6. Feedback, complaints and response mechanisms
Most staff will have experiences of meeting people who are not fully happy with the work or behaviour of CARE or partners in their community or region. Most of this feedback or complaint is received informally e.g. people approach staff who are visiting the community, or visit CARE’s office in search of assistance or resolution to their problems or grievances. It is also not unusual for staff of one agency to receive a complaint about another agency. Receiving feedback, suggestions and complaints about our work is normal, important and should be welcomed.
Whilst there are occasions where complaints are handled well by field staff, there are many examples when they are not. At times, staff, already overwhelmed with day to day emergency activities, may find it difficult to manage the informal feedback and complaint they receive, might not prioritise complaints, or might forget or lose complaints. Tensions can also arise when a complaint is received about a member of staff and it is not clear how this complaint will be dealt with and by whom.
To improve this, CARE offices should put in place a more formalised system of soliciting, receiving, processing and responding to the feedback and complaints we receive. These systems should aim to provide a safe, non-threatening and easily accessible mechanism that enables even the most powerless to make a suggestion or complaint.

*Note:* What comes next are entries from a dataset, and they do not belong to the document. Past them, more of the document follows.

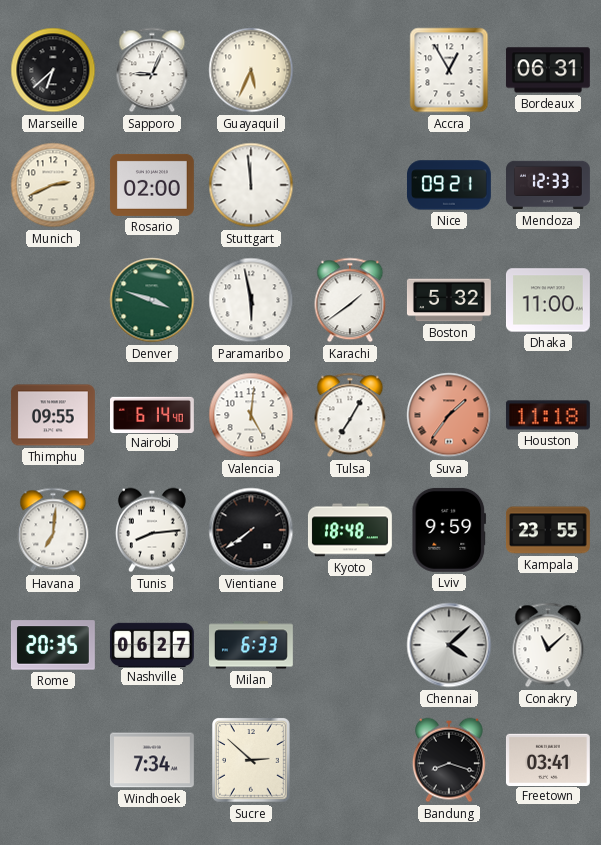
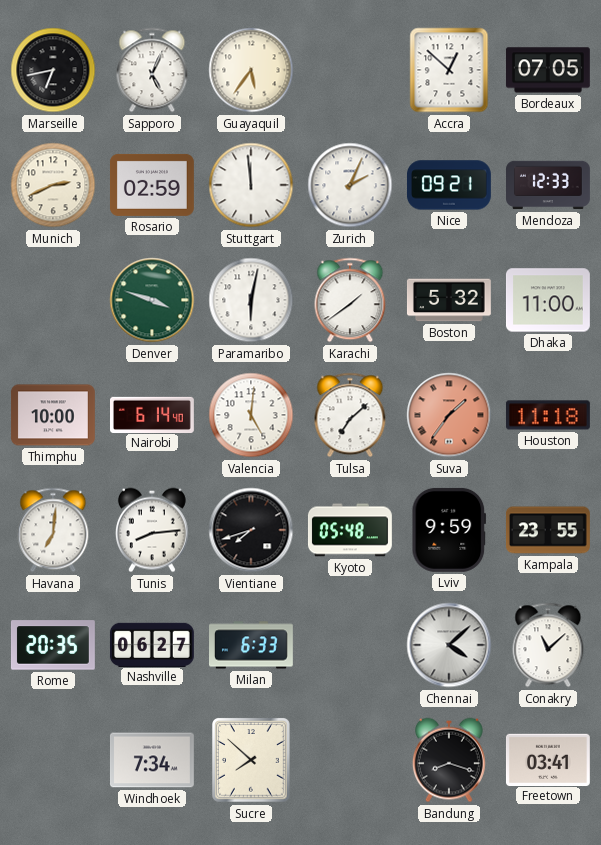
Marseille: 6:38 -> 6:43
Sapporo: 9:04 -> 5:04
Guayaquil: 5:34 -> 5:36
Accra: 12:55 -> 12:52
Bordeaux: 06:31 -> 07:05
Rosario: 02:00 -> 02:59
Zurich: none -> 2:04
Paramaribo: 5:58 -> 6:02
Thimphu: 09:55 -> 10:00
Tulsa: 7:05 -> 7:08
Vientiane: 7:39 -> 7:42
Kyoto: 18:48 -> 05:48
Sucre: 2:52 -> 7:52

On the part of CARE, this requires us to address and respond to all complaints, and to be timely and transparent in our decisions and actions.
Experience shows that complaints mechanisms can have enormous benefits for both communities and for CARE staff. It can help to establish a relationship of trust between staff and communities and improve the impact of our response. It can help save time and money that would otherwise be wasted. It can help build a safer organisation and safer environment for our staff, and for our beneficiaries, especially the most vulnerable amongst them. On the other hand, setting up a mechanism that does not function well (for example if complaints are not followed up) may contribute to frustration and worsening relationships with communities and local stakeholders.
Complaints procedures can be simple, although they need to be carefully planned and follow certain key principles. A badly designed or managed complaints procedure can be harmful. Here are 10 discussion points and suggestions for good practice to help establish a complaints mechanism that is:
- well understood
- promotes transparency
- accessible to all
Checklist to help establish a complaints mechanism
- Plan and budget for a complaints mechanism from the beginning of an emergency
- Build staff awareness and commitment to a complaints mechanism
- Provide a range of ways people can complain
- Make sure it can handle extreme cases of fraud and abuse
- Be clear about the scope of the complaints mechanism and communicate this clearly
- Develop a complaints mechanism procedure document and always follow the established procedure
- Clearly communicate the complaints mechanism to all key stakeholders as part of overall information sharing systems
- Complete the feedback loop: use the complaints data to improve overall performance and to provide feedback to communities (two way communication and feedback)
- Be clear on roles and responsibilities in managing complaints, and provide adequate training and support to staff
- Monitor the complaints mechanism to verify that it is effective
See Annex 9.13 Feedback, complaints and response mechanisms for further detail.
The IASC Task Team on AAP and REACH have developed a Menu of AAP related questions (May 2018) that should be included in needs assessments and/or reviews to support the design or adaptation of AAP systems especially with regards to communications strategies, inter-agency feedback mechanisms and participation strategies.